Tim Gombis on the New Perspective (and why it doesn't go far enough)

by Andrew Perriman

The problem, in the first place, is that Tim appears to view things primarily through the lens of Galatians, where the question of whether Gentiles need concretely to identify themselves with Law-based Israel by means of circumcision, etc., is very much at the forefront. This is a specific issue, however, occasioned by the activity of Judaizing apostles from Jerusalem. What are the markers of authentic membership of the people of God? Works of the Spirit or those particular “works of the Law” that demarcate Jews from Gentiles (Gal. 3:5)?

Romans, on the other hand, addresses the issue of “works of the Law” on a much broader and logically prior basis. Here the premise of Paul’s argument is that a “day of wrath” is coming upon the ancient world. This will bring a dramatic and decisive end to the whole system of pagan religion and ethics; and Israel, despite having the Law and a bunch of other privileges, will not be exempt from “judgment”. Judgment means destruction (Rom. 9:22). So the critical question is not about membership but about survival. On what basis will the “righteous” live when the day of wrath comes (cf. Hab. 2:4)? Not on the basis of “works of the Law”, because the Law now condemns, but on the basis of a radical faith—which is also faithfulness—in the story of Jesus’ death and resurrection.

So the New Perspective, as Tim Gombis presents it, is limited in the first place by its failure to grasp the historical-eschatological dimensions of Paul’s thought. Tim cites the generalized Christian apocalypticism of scholars such as J. C. Beker, Lou Martyn, Bruce Longenecker, Douglas Campbell, and Leander Keck. But I think that Paul’s apocalypticism is much more focused, contingent, historical and, indeed, Jewish—and that his argument about Law and faith in Romans 2-4 cannot be properly understood without taking this narrative of wrath into account.

Tim writes that the “incarnation is the invasion of the Son of God to retake God’s world for God’s glory”. I would say that the resurrection of Jesus is for Paul a clear indication that the God of Israel intends to annex the Greek-Roman world for the sake of his glory. I think that Paul lies quite a bit further outside the sphere of a theology shaped by the western Christendom-modern paradigm.

This brings us to the second limitation, which is highlighted by this paragraph:
Several scholars have complained that the “new perspective” can tend merely to describe Paul’s flow of thought sociologically so that we’re left with a very thin theological reading of Paul. This criticism isn’t too far from the mark. I agree with Stephen Westerholm’s point that while “new perspective” scholars may outstrip the reformers in grasping historically what Paul was getting at, they cannot match the reformers at recovering Paul’s deeper theological impulses. Interpreters such as Augustine, Luther, and Calvin do indeed provide for us excellent models of theological interpretation of Paul.
The word “sociologically” is wrong. Paul’s argument remains thoroughly theological even when located within its own historical-eschatological setting, for the reason that I gave above: it is not merely a matter of the terms of membership in the covenant community; it has to do with the agenda of Israel’s God. But the criticism is correct: we have not yet worked out how to derive from the re-contextualized Paul a theology compelling enough to drive and sustain the life and thought of the church today.

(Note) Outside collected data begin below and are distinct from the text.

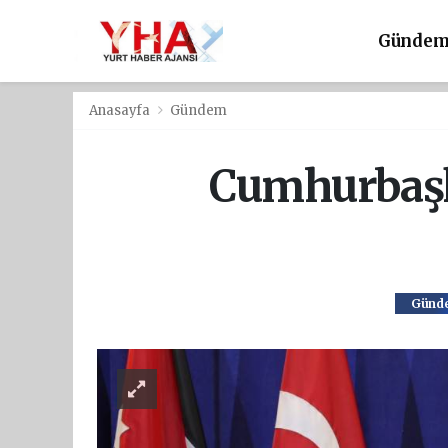
Günde
Anasayfa
Gündem
Cumhurbaşk
Günd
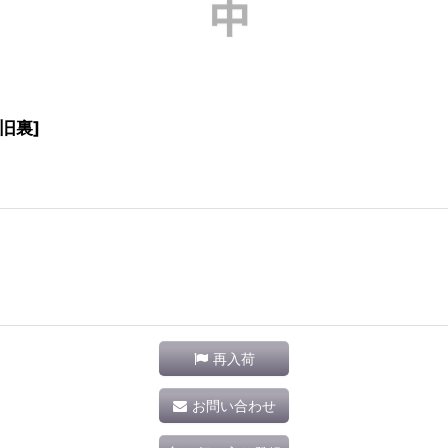
旧裏]
再入荷
お問い合わせ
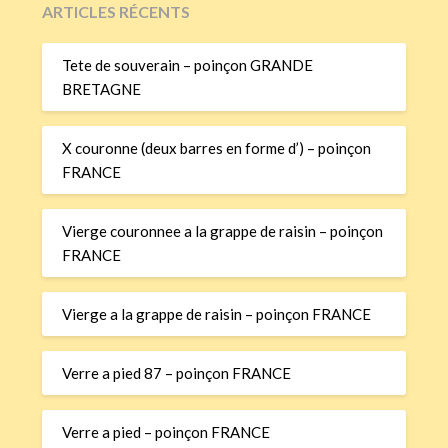
ARTICLES RÉCENTS
Tete de souverain – poinçon GRANDE
BRETAGNE
X couronne (deux barres en forme d’) – poinçon
FRANCE
Vierge couronnee a la grappe de raisin – poinçon
FRANCE
Vierge a la grappe de raisin – poinçon FRANCE
Verre a pied 87 – poinçon FRANCE
Verre a pied – poinçon FRANCE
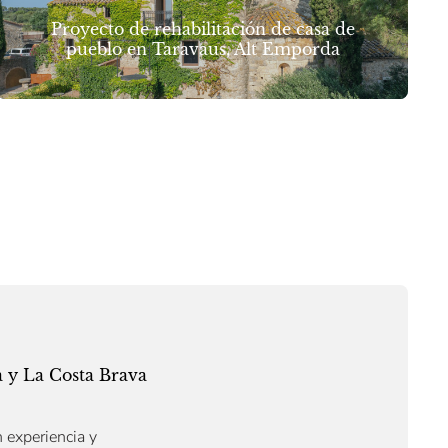
Proyecto de rehabilitación de casa de
pueblo en Taravaus, Alt Emporda
a y La Costa Brava
 experiencia y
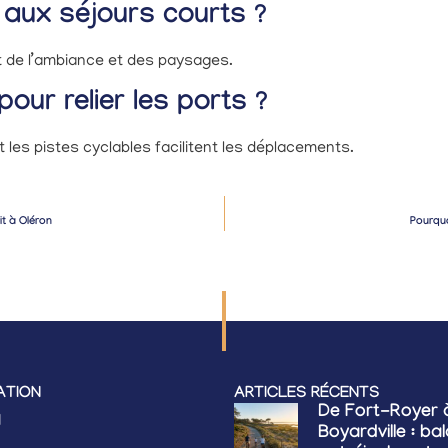
 aux séjours courts ?
t de l’ambiance et des paysages.
our relier les ports ?
les pistes cyclables facilitent les déplacements.
it à Oléron
Pourquo
ATION
ARTICLES RÉCENTS
De Fort-Royer 
l
Boyardville : ba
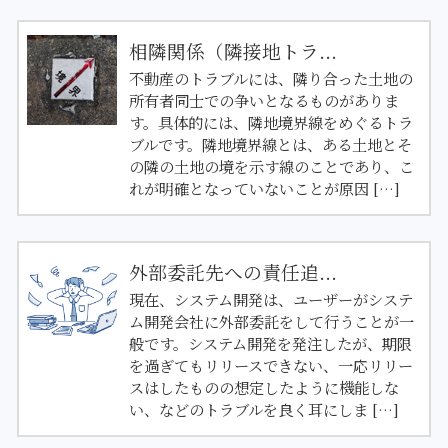
相隣関係（隣接地トラ...
不動産のトラブルには、隣り合った土地の
所有者同士での争いとなるものがありま
す。具体的には、隣地境界線をめぐるトラ
ブルです。隣地境界線とは、ある土地とそ
の隣の土地の境を示す線のことであり、こ
れが明確となっていないことが原因 […]
外部委託先への責任追...
現在、システム開発は、ユーザーがシステ
ム開発会社に外部委託をして行うことが一
般です。システム開発を発注したが、期限
を過ぎてもリリースできない、一応リリー
スはしたものの想定したように機能しな
い、などのトラブルを良く耳にしま […]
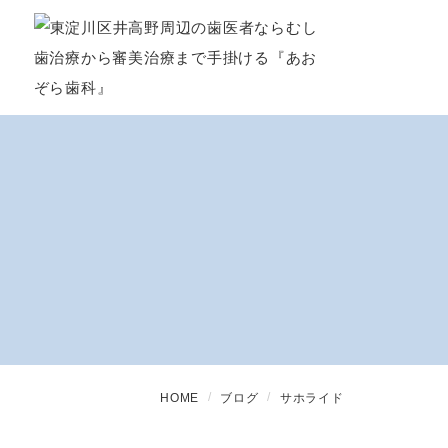
HOME
ブログ
サホライド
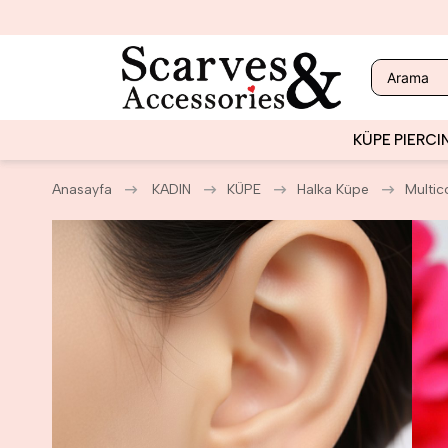
KÜPE
PIERCI
Anasayfa
KADIN
KÜPE
Halka Küpe
Multic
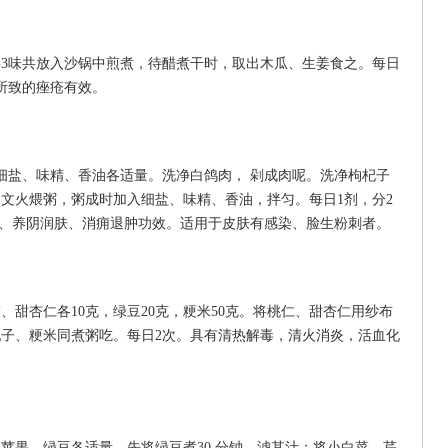
。将3味共放入沙锅中煎煮，待醋煮干时，取出木瓜、生姜食之。每日
所致的痤疮有效。
，细盐、味精、香油各适量。洗净白鸽肉， 剁成肉呢。洗净枸杞子
文火煨粥，粥成时加入细盐、味精、香油，拌匀。每日1剂，分2
排邪、养阴润肤、消痈退肿功效。适用于皮肤有感染、脸生粉刺者。
带、甜杏仁各10克，绿豆20克，粳米50克。将桃仁、甜杏仁用纱布
子、粳米同煮粥吃。每日2次。具有清热解毒，清火消炎，活血化
苹果、绿豆各适量。先将绿豆煮30 分钟，滤其汁；将小白菜、芹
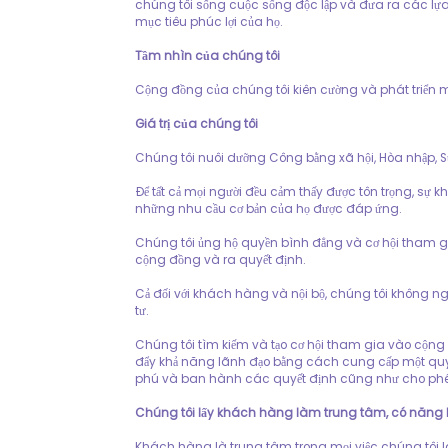
chúng tôi sống cuộc sống độc lập và đưa ra các lự
mục tiêu phúc lợi của họ.
Tầm nhìn của chúng tôi
Cộng đồng của chúng tôi kiên cường và phát triển 
Giá trị của chúng tôi
Chúng tôi nuôi dưỡng Công bằng xã hội, Hòa nhập, 
Để tất cả mọi người đều cảm thấy được tôn trọng, sự k
những nhu cầu cơ bản của họ được đáp ứng.
Chúng tôi ủng hộ quyền bình đẳng và cơ hội tham g
cộng đồng và ra quyết định.
Cả đối với khách hàng và nội bộ, chúng tôi không n
tư.
Chúng tôi tìm kiếm và tạo cơ hội tham gia vào cộng
đẩy khả năng lãnh đạo bằng cách cung cấp một quy
phú và ban hành các quyết định cũng như cho phép 
Chúng tôi lấy khách hàng làm trung tâm, có năng 
Khách hàng là trung tâm trong mọi việc chúng tôi l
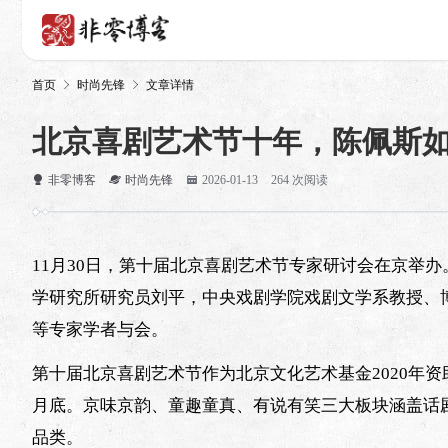
首页
时尚先锋
文章详情
北京喜剧艺术节十年，陈佩斯
非零博客
时尚先锋
2026-01-13
264 次阅读
11月30日，第十届北京喜剧艺术节专家研讨会在京举
学研究所研究员刘平，中央戏剧学院戏剧文学系教授、
等专家学者与会。
第十届北京喜剧艺术节作为北京文化艺术基金2020年资
月底。京味京韵、童趣童真、有说有笑三大板块涵盖话
品类。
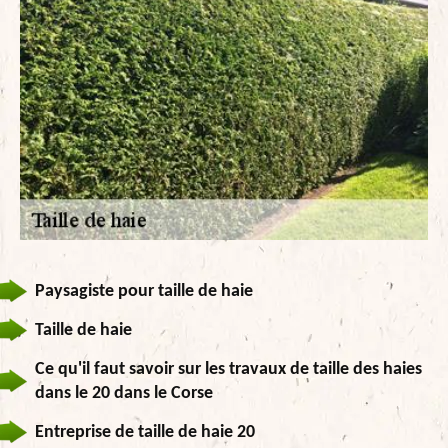
Paysagiste pour taille de haie
Taille de haie
Ce qu'il faut savoir sur les travaux de taille des haies
dans le 20 dans le Corse
Entreprise de taille de haie 20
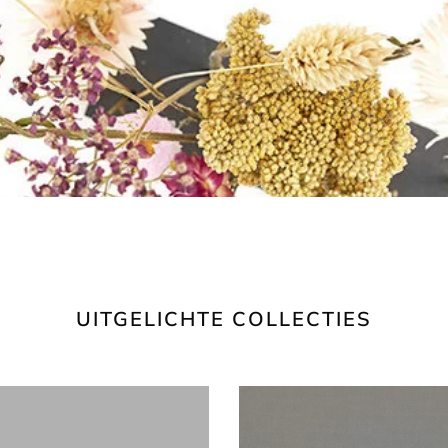
UITGELICHTE COLLECTIES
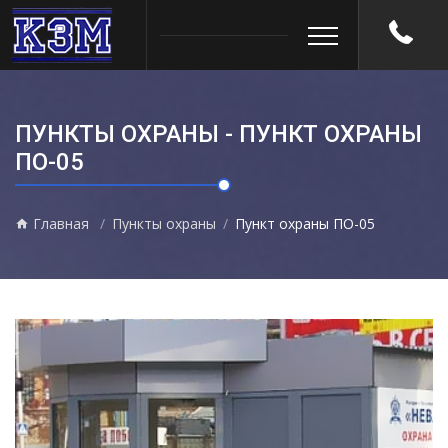
ПУНКТЫ ОХРАНЫ - ПУНКТ ОХРАНЫ
ПО-05
Главная
Пункты охраны
Пункт охраны ПО-05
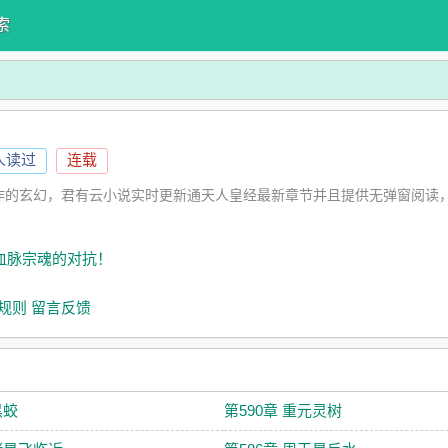
索
4人读过
连载
作的玄幻，君有云小说实时更新通天人皇经最新章节并且提供无弹窗阅读
。
 血脉宗魂的对抗！
规则
留言反馈
黑蛟
第590章 重元灵树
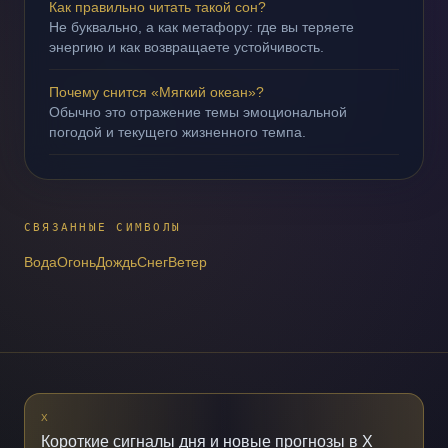
Как правильно читать такой сон?
Не буквально, а как метафору: где вы теряете
энергию и как возвращаете устойчивость.
Почему снится «Мягкий океан»?
Обычно это отражение темы эмоциональной
погодой и текущего жизненного темпа.
СВЯЗАННЫЕ СИМВОЛЫ
Вода
Огонь
Дождь
Снег
Ветер
X
Короткие сигналы дня и новые прогнозы в X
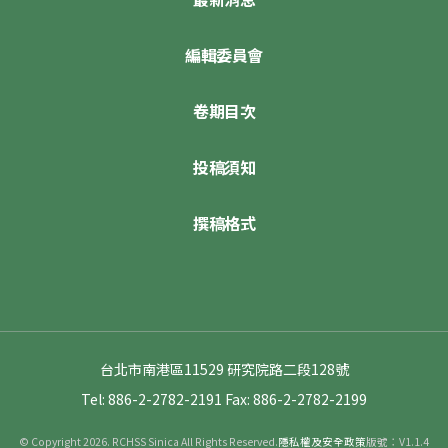
編輯委員會
卷期目次
投稿須知
撰稿格式
台北市南港區11529 研究院路二段128號
Tel: 886-2-2782-2191
Fax: 886-2-2782-2199
© Copyright 2026. RCHSS Sinica All Rights Reserved.
隱私權及安全政策
版號：V1.1.4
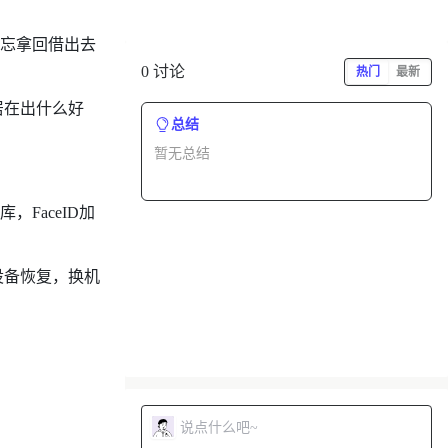
忘拿回借出去
0 讨论
热门
最新
居在出什么好
总结
暂无总结
FaceID加
设备恢复，换机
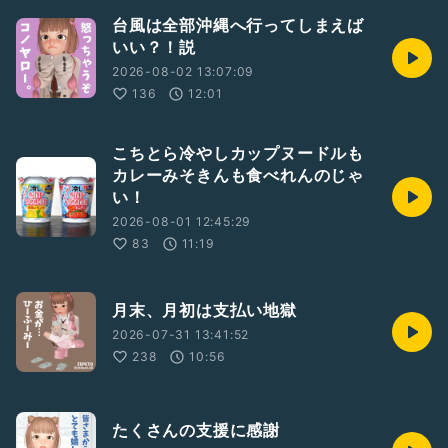
台風は全部沖縄へ行ってしまえば
いい？！説
2026-08-02 13:07:09
136
12:01
こちとら冷やしカップヌードルも
カレーみそきんも食べれんのじゃ
い！
2026-08-01 12:45:29
83
11:19
月末、月初は支払い地獄
2026-07-31 13:41:52
238
10:56
たくさんの支援に感謝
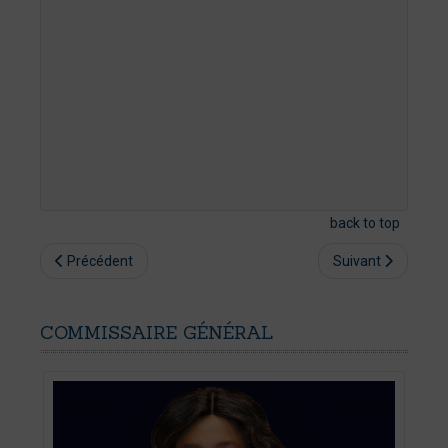
back to top
Précédent
Suivant
COMMISSAIRE
GÉNÉRAL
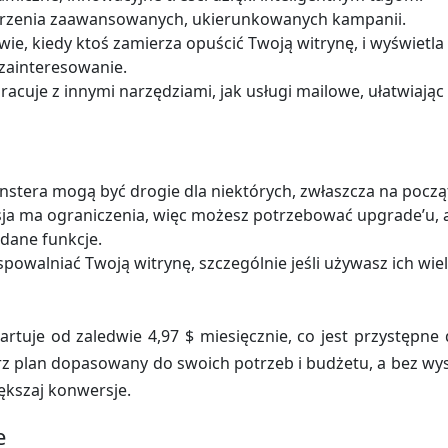
rzenia zaawansowanych, ukierunkowanych kampanii.
ie, kiedy ktoś zamierza opuścić Twoją witrynę, i wyświetla
zainteresowanie.
acuje z innymi narzędziami, jak usługi mailowe, ułatwiając
stera mogą być drogie dla niektórych, zwłaszcza na począ
a ma ograniczenia, więc możesz potrzebować upgrade’u, 
dane funkcje.
owalniać Twoją witrynę, szczególnie jeśli używasz ich wiel
rtuje od zaledwie 4,97 $ miesięcznie, co jest przystępne 
rz plan dopasowany do swoich potrzeb i budżetu, a bez wysił
ększaj konwersje.
e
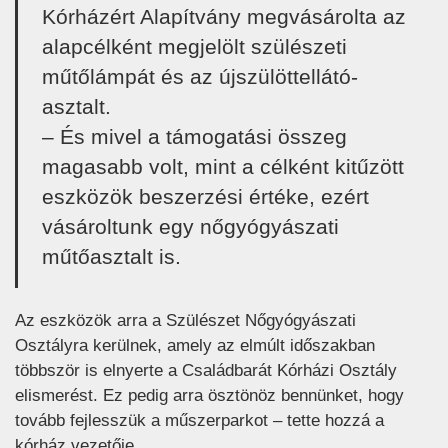
Kórházért Alapítvány megvásárolta az
alapcélként megjelölt szülészeti
műtőlámpát és az újszülöttellátó-
asztalt.
– És mivel a támogatási összeg
magasabb volt, mint a célként kitűzött
eszközök beszerzési értéke, ezért
vásároltunk egy nőgyógyászati
műtőasztalt is.
Az eszközök arra a Szülészet Nőgyógyászati
Osztályra kerülnek, amely az elmúlt időszakban
többször is elnyerte a Családbarát Kórházi Osztály
elismerést. Ez pedig arra ösztönöz bennünket, hogy
tovább fejlesszük a műszerparkot – tette hozzá a
kórház vezetője.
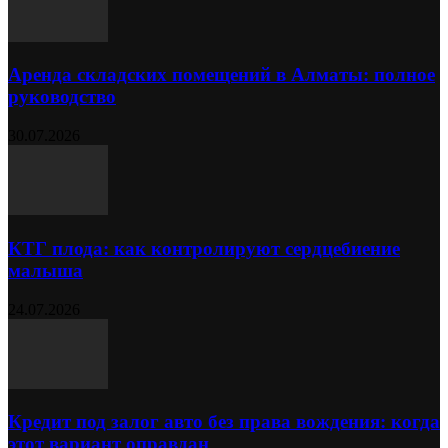
Аренда складских помещений в Алматы: полное
руководство
30.07.2026
КТГ плода: как контролируют сердцебиение
малыша
24.07.2026
Кредит под залог авто без права вождения: когда
этот вариант оправдан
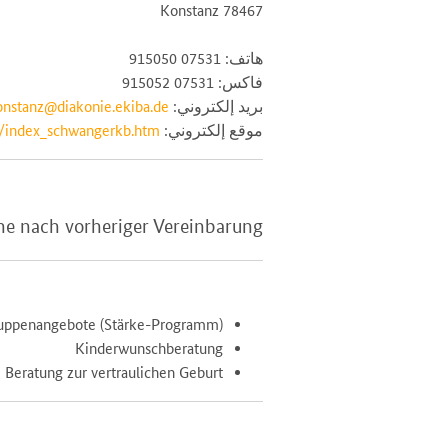
78467 Konstanz
هاتف: 07531 915050
فاكس: 07531 915052
بريد إلكتروني:
nstanz@diakonie.ekiba.de
موقع إلكتروني:
e/index_schwangerkb.htm
ne nach vorheriger Vereinbarung
uppenangebote (Stärke-Programm)
Kinderwunschberatung
Beratung zur vertraulichen Geburt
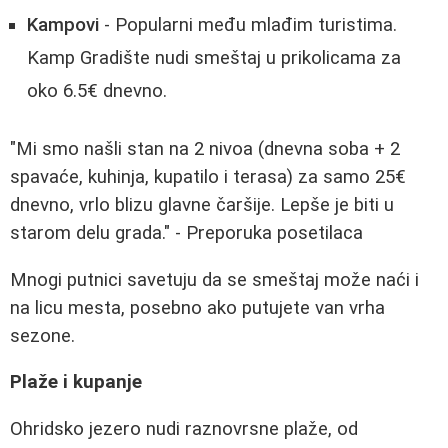
Kampovi
- Popularni među mlađim turistima.
Kamp Gradište nudi smeštaj u prikolicama za
oko 6.5€ dnevno.
"Mi smo našli stan na 2 nivoa (dnevna soba + 2
spavaće, kuhinja, kupatilo i terasa) za samo 25€
dnevno, vrlo blizu glavne čaršije. Lepše je biti u
starom delu grada." - Preporuka posetilaca
Mnogi putnici savetuju da se smeštaj može naći i
na licu mesta, posebno ako putujete van vrha
sezone.
Plaže i kupanje
Ohridsko jezero nudi raznovrsne plaže, od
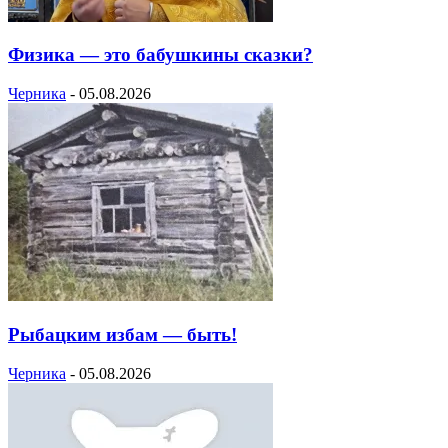
Физика — это бабушкины сказки?
Черника
-
05.08.2026
Рыбацким избам — быть!
Черника
-
05.08.2026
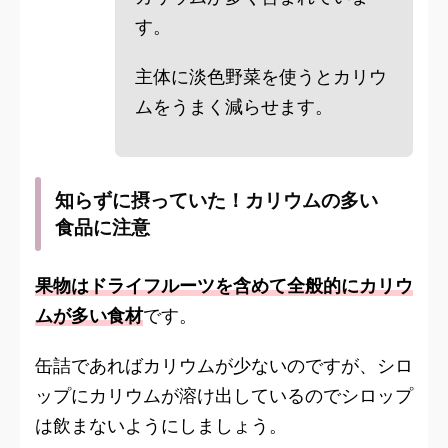
す。
主体に淡色野菜を使うとカリウ
ムをうまく減らせます。
知らずに摂っていた！カリウムの多い
食品に注意
果物はドライフルーツを含めて全般的にカリウ
ムが多い食材
です。
缶詰であればカリウムが少ないのですが、シロ
ップにカリウムが溶け出しているのでシロップ
は飲まないようにしましょう。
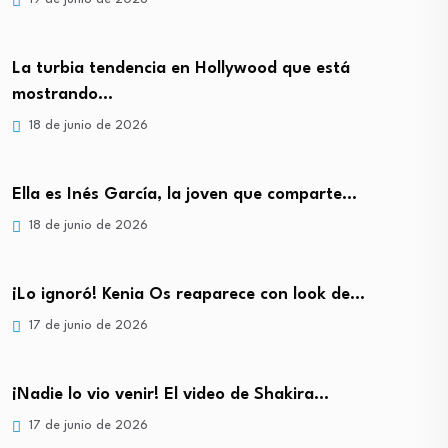
La turbia tendencia en Hollywood que está
mostrando…
18 de junio de 2026
Ella es Inés García, la joven que comparte…
18 de junio de 2026
¡Lo ignoró! Kenia Os reaparece con look de…
17 de junio de 2026
¡Nadie lo vio venir! El video de Shakira…
17 de junio de 2026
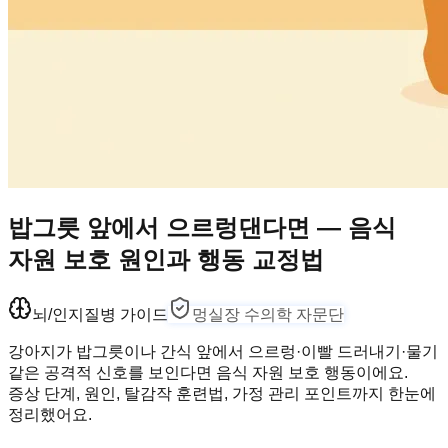
밥그릇 앞에서 으르렁댄다면 — 음식
자원 보호 원인과 행동 교정법
뇌/인지
질병 가이드
멍실장 수의학 자문단
강아지가 밥그릇이나 간식 앞에서 으르렁·이빨 드러내기·물기
같은 공격적 신호를 보인다면 음식 자원 보호 행동이에요.
증상 단계, 원인, 탈감작 훈련법, 가정 관리 포인트까지 한눈에
정리했어요.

The answer to this dilemma, however, cannot be that we simply bolt a Reformation theology on to the New Perspective. Tim Gombis seems to want to both have his cake and eat it. These are incompatible paradigms. The distinction between what Paul meant historically and his “deeper theological impulses” is an invalid one. We only have the historical Paul.




Instead, we have to take the much more difficult approach of plotting a new theological trajectory from a consistent New Perspective reading of Paul to land somewhere beyond the modalities of Christendom—remember that the Reformation was only an attempt to reform the Christendom model of church. If the insights of the Reformers or of modern evangelicalism then help us to understand more clearly what it means to have been brought into this narrative, fine. The same could be said of any other Christendom tradition. But Paul has first to be allowed to speak for himself.